Task instructions:
Give back the data exactly, with no images.

Supplied material:
——————————
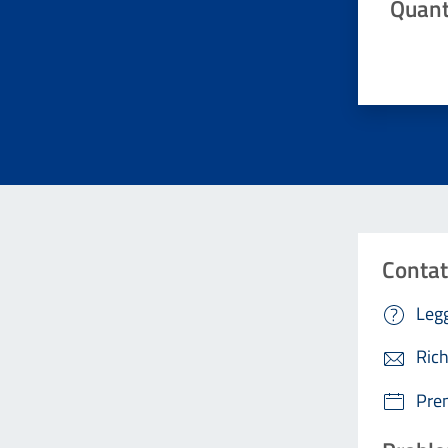
Quant
Valuta da 
Contat
Legg
Rich
Pre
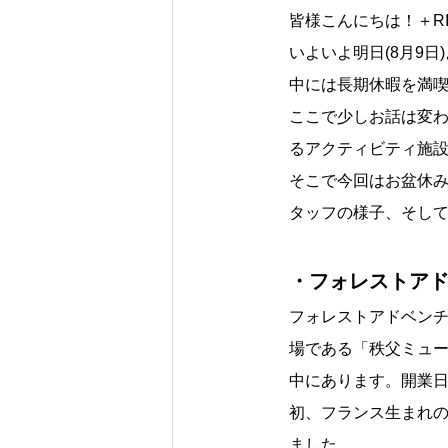
皆様こんにちは！＋R
いよいよ明日(8月9
中には長期休暇を満
ここで少しお話は変わ
るアクティビティ施
そこで今回はお盆休み
タッフの様子、そし
・フォレストア
フォレストアドベン
場である「秩父ミュ
中にあります。開業日は
初、フランス生まれ
ました。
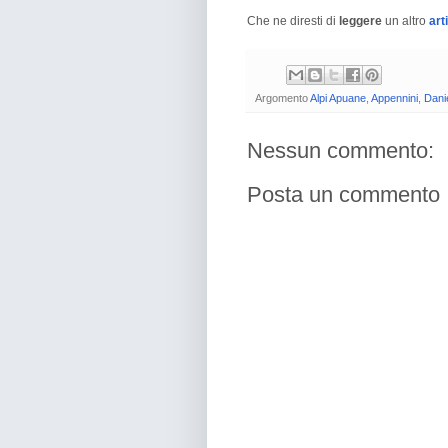
Che ne diresti di
leggere
un altro
art
Argomento
Alpi Apuane
,
Appennini
,
Danie
Nessun commento:
Posta un commento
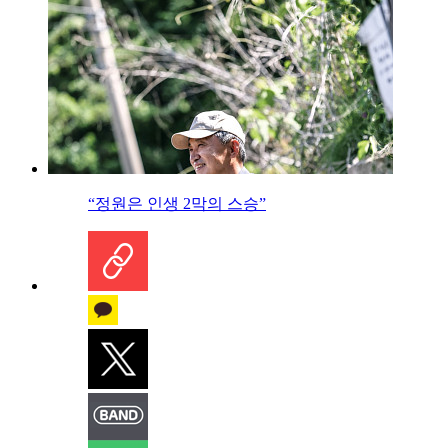
“정원은 인생 2막의 스승”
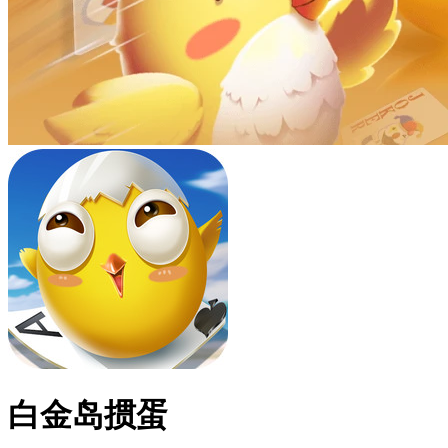
白金岛掼蛋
——————————
Response below:
Quant
Valuta da 
Contat
Legg
Rich
Pre
皆様こんにちは！＋R
いよいよ明日(8月9
中には長期休暇を満
ここで少しお話は変わ
るアクティビティ施
そこで今回はお盆休み
タッフの様子、そし
・フォレストア
フォレストアドベン
場である「秩父ミュ
中にあります。開業日は
初、フランス生まれ
ました。
Che ne diresti di
leggere
un altro
art
Argomento
Alpi Apuane
,
Appennini
,
Danie
Nessun commento:
Posta un commento
“정원은 인생 2막의 스승”
白金岛掼蛋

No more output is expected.